PROBLEM REQUIREMENTS
Report how many lines in the entries below hold the word "Россия". Your answer is that number alone.

Start of DATA PROVIDED

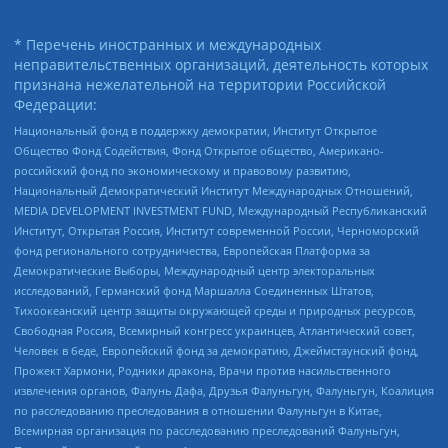
* Перечень иностранных и международных
неправительственных организаций, деятельность которых
признана нежелательной на территории Российской
Федерации:
Национальный фонд в поддержку демократии, Институт Открытое
Общество Фонд Содействия, Фонд Открытое общество, Американо-
российский фонд по экономическому и правовому развитию,
Национальный Демократический Институт Международных Отношений,
MEDIA DEVELOPMENT INVESTMENT FUND, Международный Республиканский
Институт, Открытая Россия, Институт современной России, Черноморский
фонд регионального сотрудничества, Европейская Платформа за
Демократические Выборы, Международный центр электоральных
исследований, Германский фонд Маршалла Соединенных Штатов,
Тихоокеанский центр защиты окружающей среды и природных ресурсов,
Свободная Россия, Всемирный конгресс украинцев, Атлантический совет,
Человек в беде, Европейский фонд за демократию, Джеймстаунский фонд,
Прожект Хармони, Родники дракона, Врачи против насильственного
извлечения органов, Фалунь Дафа, Друзья Фалуньгун, Фалуньгун, Коалиция
по расследованию преследования в отношении Фалуньгун в Китае,
Всемирная организация по расследованию преследований Фалуньгун,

End of DATA PROVIDED

RESULT
2